In any case, while it is remote shooting through Wifi is dreary, the COOLPIX S9900 compensates for it with work in GPS includes that are superior to those on offer from the opposition. The underlying GPS collector labels pictures with lat and long coordinates and these aren’t shown on-screen during playback as on the Sony HX90V, you can show the area on a guide show, ascertain distances between pictures or a picture and your present area, and show focal points. There’s likewise an electronic compass that labels photographs with where you were confronting when you made the effort.
The Sony HX90V additionally incorporates a GPS collector and showcases the lat and long coordinates, yet there’s no guide. What’s more, prior TZ series models included modern designing capacities, alongside the inherent GPS, have been dropped from the TZ70/ZS50 for a choice to match up a tracklog recorded on your cell phone. so this is one region in which the COOLPIX S9900 is in front of the opposition.
Notwithstanding its PASM and auto shooting modes, the COOLPIX S9900 has a Smart Portrait mode which can enact the screen when a grin is distinguished and apply skin mellowing and different impacts. There’s likewise an Easy scene mode and a genuinely decent determination of impacts channels.
Pros of Nikon COOLPIX S9900:
- Slim and lightweight
- 30x optical zoom range
- Image Stabilization
- Face Detection Focusing
- Built-in GPS
- Manual Exposure
- Wifi and NFC connectivity
Cons of Nikon COOLPIX S9900:
- No Built-in Viewfinder
- No RAW Shooting
FAQs
When did the Nikon S9900 come out?
The Nikon COOLPIX S9900 is a compact super-zoom with a 30x optical reach. This camera has been released in February 2015.
Is Nikon Coolpix 4K?
Yes, some Nikon Coolpix models can record 4k videos.
Where are Nikon Coolpix cameras made?
Nikon has moved quite a bit of its assembling offices to Thailand, with some productions particularly Coolpix cameras and some low-end focal points in Indonesia. The organization built a manufacturing plant in Ayuthaya north of Bangkok in Thailand.
Which camera has the highest zoom?
Nikon COOLPIX P1000 has the highest zoom which is 125x optical zoom (the 35mm camera equivalent of 24-3000mm). Such a strong zoom implies you could catch the most remote objects, from distant wildlife to the outer layer of the moon.
Final Words
The Nikon Coolpix S9900 is one of the best travel zoom cameras with a vari-point screen and a very rare example to offer both Wi-Fi and GPS worked in, with the main different cameras being the TZ70 and HX60V. The S9900 has filled in size, because of the vari-point screen, but the camera presently has better handling with a superior front and back handgrip, which is valuable with the long 30x optical long-range focal point.

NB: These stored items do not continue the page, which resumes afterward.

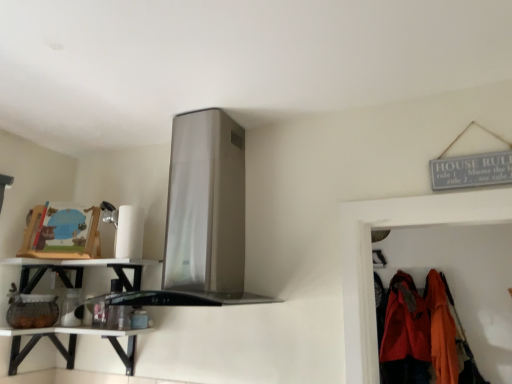 What is the approximate height of matte orange jacket at lower right, which is the second clothing from right to left?

33.07 inches.

Image resolution: width=512 pixels, height=384 pixels. Identify the location of satin silver exhaust hood at upper center. (201, 214).

Image resolution: width=512 pixels, height=384 pixels. I want to click on matte orange jacket at lower right, which is the second clothing from right to left, so coord(405,334).

From the picture: Is matte orange jacket at lower right, which is the second clothing from right to left, situated inside white glossy shelf at lower left or outside?

matte orange jacket at lower right, which is the second clothing from right to left, is spatially situated outside white glossy shelf at lower left.

Looking at this image, from a real-world perspective, does matte orange jacket at lower right, which is the second clothing from right to left, stand above white glossy shelf at lower left?

No, from a real-world perspective, matte orange jacket at lower right, which is the second clothing from right to left, is not above white glossy shelf at lower left.

Does matte orange jacket at lower right, arranged as the first clothing when viewed from the left, have a lesser height compared to white glossy shelf at lower left?

No, matte orange jacket at lower right, arranged as the first clothing when viewed from the left, is not shorter than white glossy shelf at lower left.

Which object is closer to the camera taking this photo, matte orange jacket at lower right, arranged as the first clothing when viewed from the left, or white glossy shelf at lower left?

white glossy shelf at lower left is in front.

Could you tell me if white glossy shelf at lower left is turned towards matte orange jacket at lower right, which is the second clothing from right to left?

No, white glossy shelf at lower left is not aimed at matte orange jacket at lower right, which is the second clothing from right to left.

Would you say white glossy shelf at lower left is inside or outside matte orange jacket at lower right, which is the second clothing from right to left?

white glossy shelf at lower left is not enclosed by matte orange jacket at lower right, which is the second clothing from right to left.

Based on their positions, is white glossy shelf at lower left located to the left or right of matte orange jacket at lower right, arranged as the first clothing when viewed from the left?

In the image, white glossy shelf at lower left appears on the left side of matte orange jacket at lower right, arranged as the first clothing when viewed from the left.

In the image, is matte orange jacket at lower right, arranged as the first clothing when viewed from the left, positioned in front of or behind satin silver exhaust hood at upper center?

matte orange jacket at lower right, arranged as the first clothing when viewed from the left, is positioned farther from the viewer than satin silver exhaust hood at upper center.

Could satin silver exhaust hood at upper center be considered to be inside matte orange jacket at lower right, which is the second clothing from right to left?

No, satin silver exhaust hood at upper center is located outside of matte orange jacket at lower right, which is the second clothing from right to left.

Considering the sizes of objects matte orange jacket at lower right, which is the second clothing from right to left, and satin silver exhaust hood at upper center in the image provided, who is bigger, matte orange jacket at lower right, which is the second clothing from right to left, or satin silver exhaust hood at upper center?

With larger size is satin silver exhaust hood at upper center.

From the image's perspective, which is above, white glossy shelf at lower left or orange fabric coat at right, the second clothing in the left-to-right sequence?

white glossy shelf at lower left.

Is white glossy shelf at lower left positioned with its back to orange fabric coat at right, acting as the first clothing starting from the right?

white glossy shelf at lower left does not have its back to orange fabric coat at right, acting as the first clothing starting from the right.

From the image's perspective, which clothing is the 1st one below the white glossy shelf at lower left? Please provide its 2D coordinates.

[(441, 330)]

From a real-world perspective, who is located lower, white glossy shelf at lower left or orange fabric coat at right, the second clothing in the left-to-right sequence?

orange fabric coat at right, the second clothing in the left-to-right sequence, from a real-world perspective.

Can you see white glossy shelf at lower left touching orange fabric coat at right, the second clothing in the left-to-right sequence?

white glossy shelf at lower left and orange fabric coat at right, the second clothing in the left-to-right sequence, are clearly separated.

Which is more to the left, white glossy shelf at lower left or orange fabric coat at right, the second clothing in the left-to-right sequence?

From the viewer's perspective, white glossy shelf at lower left appears more on the left side.

Considering the sizes of white glossy shelf at lower left and orange fabric coat at right, the second clothing in the left-to-right sequence, in the image, is white glossy shelf at lower left wider or thinner than orange fabric coat at right, the second clothing in the left-to-right sequence,?

In the image, white glossy shelf at lower left appears to be wider than orange fabric coat at right, the second clothing in the left-to-right sequence.

You are a GUI agent. You are given a task and a screenshot of the screen. Output one action in this format:
    pyautogui.click(x=<x>, y=<y>)
    Task: Click on the counter above the orange fabric coat at right, the second clothing in the left-to-right sequence (from the image's perspective)
    Image resolution: width=512 pixels, height=384 pixels.
    Given the screenshot: What is the action you would take?
    pyautogui.click(x=70, y=343)

How different are the orientations of white glossy shelf at lower left and white glossy shelf at lower left in degrees?

They differ by 3.39e-05 degrees in their facing directions.

Would you say white glossy shelf at lower left is part of white glossy shelf at lower left's contents?

Definitely not — white glossy shelf at lower left is not inside white glossy shelf at lower left.

How far apart are white glossy shelf at lower left and white glossy shelf at lower left?

white glossy shelf at lower left and white glossy shelf at lower left are 3.18 inches apart.

From a real-world perspective, is white glossy shelf at lower left positioned under white glossy shelf at lower left based on gravity?

Incorrect, from a real-world perspective, white glossy shelf at lower left is higher than white glossy shelf at lower left.

Which of these two, white glossy shelf at lower left or satin silver exhaust hood at upper center, is thinner?

Thinner between the two is white glossy shelf at lower left.

Is white glossy shelf at lower left facing towards satin silver exhaust hood at upper center?

No, white glossy shelf at lower left is not oriented towards satin silver exhaust hood at upper center.

Is point (65, 355) positioned behind point (202, 195)?

Yes, point (65, 355) is farther from viewer.

This screenshot has height=384, width=512. In the image, there is a matte orange jacket at lower right, which is the second clothing from right to left. In order to click on shelf above it (from the image's perspective) in this screenshot , I will do `click(70, 344)`.

Where is `the 2nd clothing below the white glossy shelf at lower left (from a real-world perspective)`? This screenshot has width=512, height=384. the 2nd clothing below the white glossy shelf at lower left (from a real-world perspective) is located at coordinates [x=405, y=334].

Which object lies further to the anchor point matte orange jacket at lower right, arranged as the first clothing when viewed from the left, satin silver exhaust hood at upper center or white glossy shelf at lower left?

white glossy shelf at lower left is further to matte orange jacket at lower right, arranged as the first clothing when viewed from the left.

Considering their positions, is orange fabric coat at right, acting as the first clothing starting from the right, positioned further to white glossy shelf at lower left than satin silver exhaust hood at upper center?

orange fabric coat at right, acting as the first clothing starting from the right, is further to white glossy shelf at lower left.

Based on their spatial positions, is white glossy shelf at lower left or satin silver exhaust hood at upper center closer to white glossy shelf at lower left?

Among the two, white glossy shelf at lower left is located nearer to white glossy shelf at lower left.

Looking at the image, which one is located closer to matte orange jacket at lower right, which is the second clothing from right to left, white glossy shelf at lower left or orange fabric coat at right, acting as the first clothing starting from the right?

Based on the image, orange fabric coat at right, acting as the first clothing starting from the right, appears to be nearer to matte orange jacket at lower right, which is the second clothing from right to left.

From the image, which object appears to be farther from white glossy shelf at lower left, white glossy shelf at lower left or satin silver exhaust hood at upper center?

satin silver exhaust hood at upper center is positioned further to the anchor white glossy shelf at lower left.

Looking at the image, which one is located closer to white glossy shelf at lower left, white glossy shelf at lower left or orange fabric coat at right, acting as the first clothing starting from the right?

white glossy shelf at lower left.

Considering their positions, is satin silver exhaust hood at upper center positioned closer to matte orange jacket at lower right, arranged as the first clothing when viewed from the left, than orange fabric coat at right, the second clothing in the left-to-right sequence?

The object closer to matte orange jacket at lower right, arranged as the first clothing when viewed from the left, is orange fabric coat at right, the second clothing in the left-to-right sequence.

Estimate the real-world distances between objects in this image. Which object is closer to white glossy shelf at lower left, satin silver exhaust hood at upper center or orange fabric coat at right, acting as the first clothing starting from the right?

satin silver exhaust hood at upper center is closer to white glossy shelf at lower left.

The width and height of the screenshot is (512, 384). I want to click on clothing situated between white glossy shelf at lower left and orange fabric coat at right, acting as the first clothing starting from the right, from left to right, so 405,334.

You are a GUI agent. You are given a task and a screenshot of the screen. Output one action in this format:
    pyautogui.click(x=<x>, y=<y>)
    Task: Click on the clothing between satin silver exhaust hood at upper center and matte orange jacket at lower right, arranged as the first clothing when viewed from the left, along the z-axis
    This screenshot has height=384, width=512.
    Given the screenshot: What is the action you would take?
    pyautogui.click(x=441, y=330)

Identify the location of exhaust hood located between white glossy shelf at lower left and orange fabric coat at right, acting as the first clothing starting from the right, in the left-right direction. The image size is (512, 384). (201, 214).

This screenshot has height=384, width=512. What are the coordinates of `exhaust hood between white glossy shelf at lower left and orange fabric coat at right, the second clothing in the left-to-right sequence` in the screenshot? It's located at (201, 214). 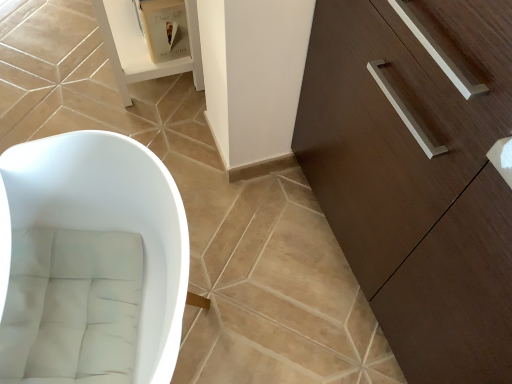 I want to click on white leather bathtub at lower left, so click(112, 220).

The height and width of the screenshot is (384, 512). What do you see at coordinates (112, 220) in the screenshot?
I see `white leather bathtub at lower left` at bounding box center [112, 220].

Where is `white leather bathtub at lower left`? white leather bathtub at lower left is located at coordinates (112, 220). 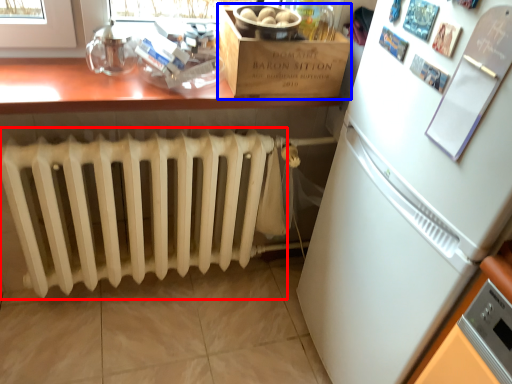 Question: Which object appears closest to the camera in this image, radiator (highlighted by a red box) or cardboard box (highlighted by a blue box)?

Choices:
 (A) radiator
 (B) cardboard box

Answer: (A) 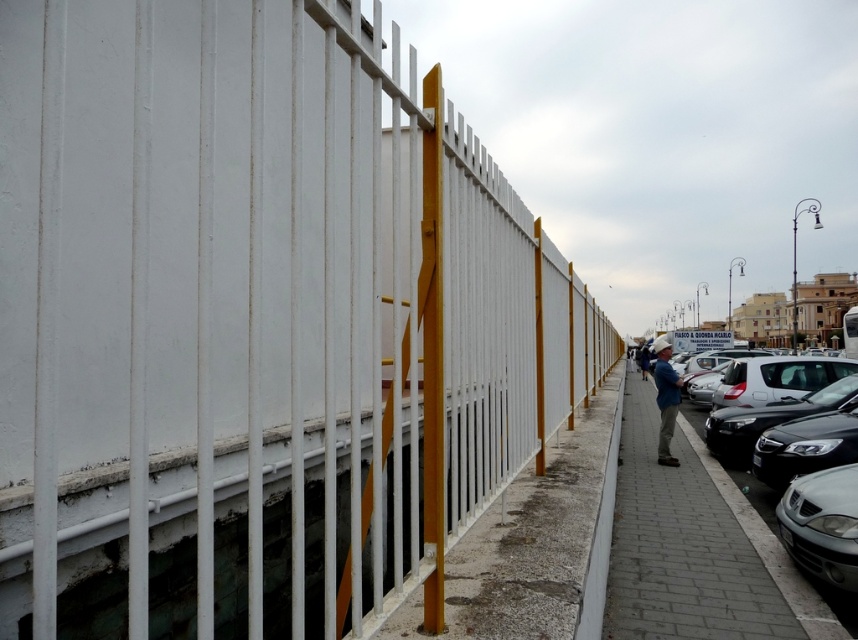 Question: Which point is closer to the camera?

Choices:
 (A) (198, 369)
 (B) (680, 380)
 (C) (625, 404)
 (D) (856, 544)

Answer: (A)

Question: Does white plastic fence at center appear over matte silver car at lower right?

Choices:
 (A) yes
 (B) no

Answer: (A)

Question: Which of these objects is positioned farthest from the matte silver car at lower right?

Choices:
 (A) concrete at center
 (B) gray concrete sidewalk at center
 (C) blue fabric shirt at center-right

Answer: (C)

Question: Is concrete at center smaller than blue fabric shirt at center-right?

Choices:
 (A) yes
 (B) no

Answer: (A)

Question: Does matte silver car at lower right have a larger size compared to blue fabric shirt at center-right?

Choices:
 (A) no
 (B) yes

Answer: (A)

Question: Which point is farther to the camera?

Choices:
 (A) pos(829,460)
 (B) pos(627,481)
 (C) pos(665,352)
 (D) pos(553,536)

Answer: (C) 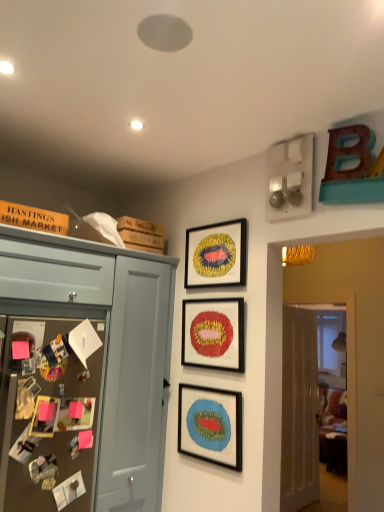 Describe the element at coordinates (299, 410) in the screenshot. I see `white glossy door at right` at that location.

Identify the location of matte blue cabinet at left. The width and height of the screenshot is (384, 512). (81, 373).

Measure the distance between point (82, 265) and camera.

Point (82, 265) is 7.40 feet from camera.

How much space does matte red picture frame at center, the 2th picture frame when ordered from top to bottom, occupy vertically?

matte red picture frame at center, the 2th picture frame when ordered from top to bottom, is 14.78 inches in height.

What is the approximate width of gold textured frame at upper center, which is the third picture frame in bottom-to-top order?

gold textured frame at upper center, which is the third picture frame in bottom-to-top order, is 4.23 centimeters in width.

Where is `gold textured frame at upper center, which is the third picture frame in bottom-to-top order`? The height and width of the screenshot is (512, 384). gold textured frame at upper center, which is the third picture frame in bottom-to-top order is located at coordinates (216, 255).

The height and width of the screenshot is (512, 384). Find the location of `matte black picture frame at center, the 1th picture frame from the bottom`. matte black picture frame at center, the 1th picture frame from the bottom is located at coordinates (210, 425).

Which is closer, (x=318, y=471) or (x=58, y=267)?

Point (x=318, y=471) is farther from the camera than point (x=58, y=267).

Is white glossy door at right shorter than matte blue cabinet at left?

Incorrect, the height of white glossy door at right does not fall short of that of matte blue cabinet at left.

Find the location of a particular element. The image size is (384, 512). drawer above the white glossy door at right (from the image's perspective) is located at coordinates (54, 274).

Between point (65, 249) and point (232, 237), which one is positioned behind?

The point (232, 237) is farther from the camera.

Considering the sizes of objects matte blue cabinet at left and gold textured frame at upper center, placed as the first picture frame when sorted from top to bottom, in the image provided, who is smaller, matte blue cabinet at left or gold textured frame at upper center, placed as the first picture frame when sorted from top to bottom,?

gold textured frame at upper center, placed as the first picture frame when sorted from top to bottom.

From the image's perspective, is matte blue cabinet at left below gold textured frame at upper center, placed as the first picture frame when sorted from top to bottom?

Yes, from the image's perspective, matte blue cabinet at left is below gold textured frame at upper center, placed as the first picture frame when sorted from top to bottom.

Based on the photo, is matte blue cabinet at left surrounding gold textured frame at upper center, placed as the first picture frame when sorted from top to bottom?

No.

Can you confirm if matte blue cabinet at left is positioned to the right of matte blue cabinet at left?

Indeed, matte blue cabinet at left is positioned on the right side of matte blue cabinet at left.

From the image's perspective, is matte blue cabinet at left positioned above or below matte blue cabinet at left?

Clearly, from the image's perspective, matte blue cabinet at left is below matte blue cabinet at left.

Between matte blue cabinet at left and matte blue cabinet at left, which one has smaller width?

With smaller width is matte blue cabinet at left.

Can you confirm if white glossy door at right is wider than matte red picture frame at center, the 2th picture frame when ordered from top to bottom?

Yes, white glossy door at right is wider than matte red picture frame at center, the 2th picture frame when ordered from top to bottom.

Does white glossy door at right contain matte red picture frame at center, which appears as the second picture frame when ordered from the bottom?

No, matte red picture frame at center, which appears as the second picture frame when ordered from the bottom, is located outside of white glossy door at right.

Does white glossy door at right have a greater height compared to matte red picture frame at center, the 2th picture frame when ordered from top to bottom?

Indeed, white glossy door at right has a greater height compared to matte red picture frame at center, the 2th picture frame when ordered from top to bottom.

Would you consider white glossy door at right to be distant from matte red picture frame at center, the 2th picture frame when ordered from top to bottom?

Yes, white glossy door at right and matte red picture frame at center, the 2th picture frame when ordered from top to bottom, are located far from each other.

Between point (237, 264) and point (204, 362), which one is positioned behind?

The point (204, 362) is farther from the camera.

Between gold textured frame at upper center, placed as the first picture frame when sorted from top to bottom, and matte red picture frame at center, which appears as the second picture frame when ordered from the bottom, which one has larger size?

With larger size is matte red picture frame at center, which appears as the second picture frame when ordered from the bottom.

Which object is further away from the camera, gold textured frame at upper center, which is the third picture frame in bottom-to-top order, or matte red picture frame at center, the 2th picture frame when ordered from top to bottom?

gold textured frame at upper center, which is the third picture frame in bottom-to-top order, is further from the camera.

Considering the sizes of objects matte blue cabinet at left and brown textured bulletin board at left in the image provided, who is taller, matte blue cabinet at left or brown textured bulletin board at left?

Standing taller between the two is matte blue cabinet at left.

Does matte blue cabinet at left have a greater width compared to brown textured bulletin board at left?

Indeed, matte blue cabinet at left has a greater width compared to brown textured bulletin board at left.

From the image's perspective, who appears lower, matte blue cabinet at left or brown textured bulletin board at left?

matte blue cabinet at left.

Is matte blue cabinet at left beside brown textured bulletin board at left?

Yes.

Is matte blue cabinet at left oriented away from matte blue cabinet at left?

That's not correct — matte blue cabinet at left is not looking away from matte blue cabinet at left.

From a real-world perspective, is matte blue cabinet at left over matte blue cabinet at left?

Correct, in the physical world, matte blue cabinet at left is higher than matte blue cabinet at left.

Which of these two, matte blue cabinet at left or matte blue cabinet at left, is wider?

Wider between the two is matte blue cabinet at left.

This screenshot has height=512, width=384. I want to click on door below the matte blue cabinet at left (from a real-world perspective), so click(x=299, y=410).

Locate an element on the screen. This screenshot has width=384, height=512. the 3rd picture frame counting from the right of the matte blue cabinet at left is located at coordinates (216, 255).

When comparing their distances from matte blue cabinet at left, does matte red picture frame at center, the 2th picture frame when ordered from top to bottom, or matte blue cabinet at left seem further?

matte red picture frame at center, the 2th picture frame when ordered from top to bottom, is further to matte blue cabinet at left.

Considering their positions, is matte black picture frame at center, the 1th picture frame from the bottom, positioned closer to matte blue cabinet at left than white glossy door at right?

matte black picture frame at center, the 1th picture frame from the bottom, is closer to matte blue cabinet at left.

Looking at this image, based on their spatial positions, is brown textured bulletin board at left or matte blue cabinet at left further from matte red picture frame at center, the 2th picture frame when ordered from top to bottom?

brown textured bulletin board at left.

Looking at this image, based on their spatial positions, is matte blue cabinet at left or matte blue cabinet at left further from matte black picture frame at center, the 1th picture frame from the bottom?

Based on the image, matte blue cabinet at left appears to be further to matte black picture frame at center, the 1th picture frame from the bottom.

Which object lies further to the anchor point matte blue cabinet at left, matte black picture frame at center, the third picture frame viewed from the top, or brown textured bulletin board at left?

The object further to matte blue cabinet at left is matte black picture frame at center, the third picture frame viewed from the top.

Estimate the real-world distances between objects in this image. Which object is closer to matte blue cabinet at left, matte red picture frame at center, the 2th picture frame when ordered from top to bottom, or matte blue cabinet at left?

matte blue cabinet at left.

From the picture: Looking at the image, which one is located further to matte blue cabinet at left, matte red picture frame at center, which appears as the second picture frame when ordered from the bottom, or brown textured bulletin board at left?

Among the two, matte red picture frame at center, which appears as the second picture frame when ordered from the bottom, is located further to matte blue cabinet at left.

Considering their positions, is matte red picture frame at center, which appears as the second picture frame when ordered from the bottom, positioned closer to gold textured frame at upper center, placed as the first picture frame when sorted from top to bottom, than white glossy door at right?

Based on the image, matte red picture frame at center, which appears as the second picture frame when ordered from the bottom, appears to be nearer to gold textured frame at upper center, placed as the first picture frame when sorted from top to bottom.

Find the location of a particular element. picture frame between gold textured frame at upper center, placed as the first picture frame when sorted from top to bottom, and matte blue cabinet at left in the up-down direction is located at coordinates (213, 333).

This screenshot has width=384, height=512. Identify the location of picture frame between matte blue cabinet at left and matte red picture frame at center, the 2th picture frame when ordered from top to bottom. (210, 425).

Find the location of `cabinetry between matte blue cabinet at left and matte black picture frame at center, the 1th picture frame from the bottom`. cabinetry between matte blue cabinet at left and matte black picture frame at center, the 1th picture frame from the bottom is located at coordinates (81, 373).

At what (x,y) coordinates should I click in order to perform the action: click on cabinetry between matte blue cabinet at left and matte red picture frame at center, the 2th picture frame when ordered from top to bottom. Please return your answer as a coordinate pair (x, y). Looking at the image, I should click on (81, 373). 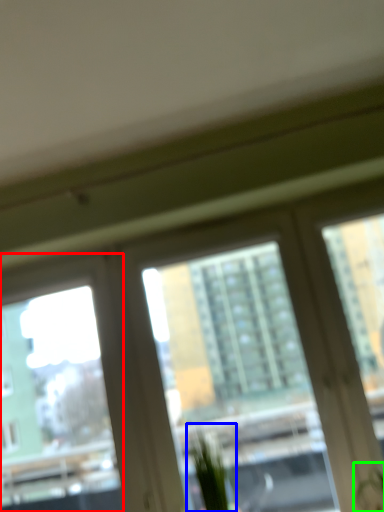 Question: Considering the real-world distances, which object is closest to window screen (highlighted by a red box)? plant (highlighted by a blue box) or plant (highlighted by a green box).

Choices:
 (A) plant
 (B) plant

Answer: (A) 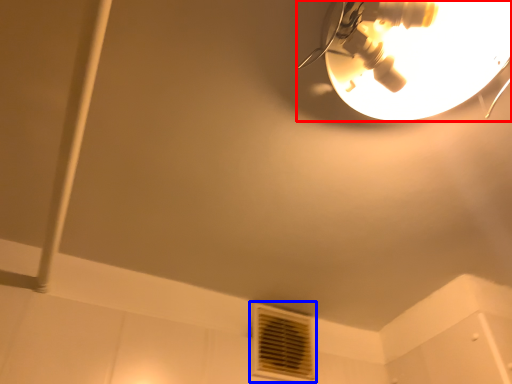 Question: Among these objects, which one is farthest to the camera, lamp (highlighted by a red box) or air conditioning (highlighted by a blue box)?

Choices:
 (A) lamp
 (B) air conditioning

Answer: (B) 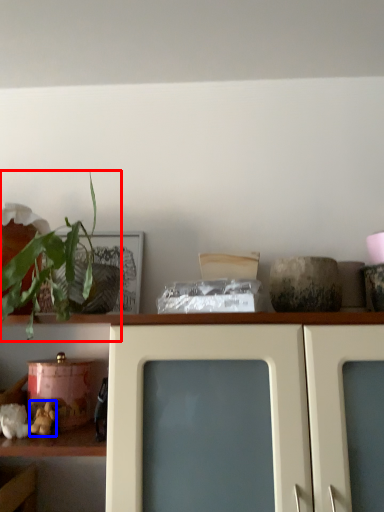 Question: Which object appears farthest to the camera in this image, houseplant (highlighted by a red box) or stuff (highlighted by a blue box)?

Choices:
 (A) houseplant
 (B) stuff

Answer: (B) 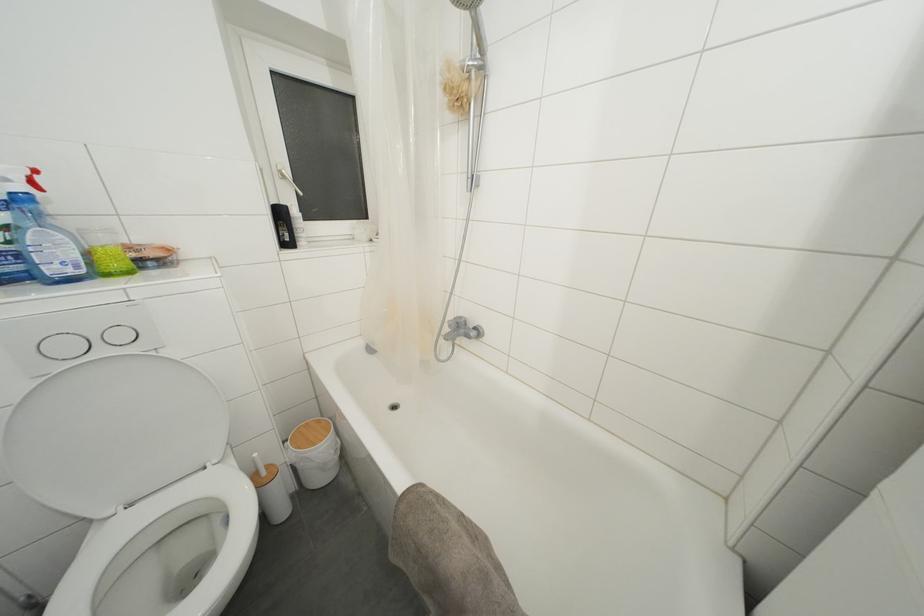 Image resolution: width=924 pixels, height=616 pixels. Describe the element at coordinates (287, 179) in the screenshot. I see `the white window handle` at that location. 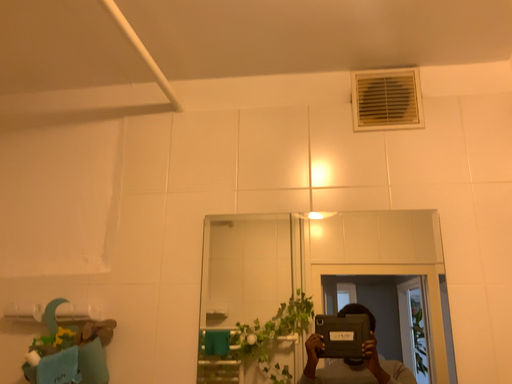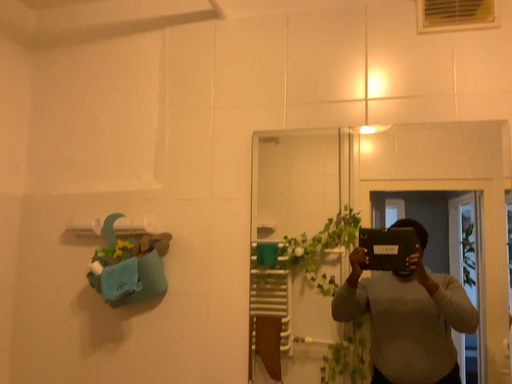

High-velocity shooting is incorporated and the camera highlights manual controls as well as full HD video recording. The Nikon Coolpix S9900 is also very affordable, being valued somewhat higher than a portion of the opposition, and is available in various varieties, including dark and silver. Like the S9700, pictures don’t show as much detail as we would have jumped at the chance to see, but variety and exposure are both great which ought to make the camera ideal for sharing pictures on social media platforms.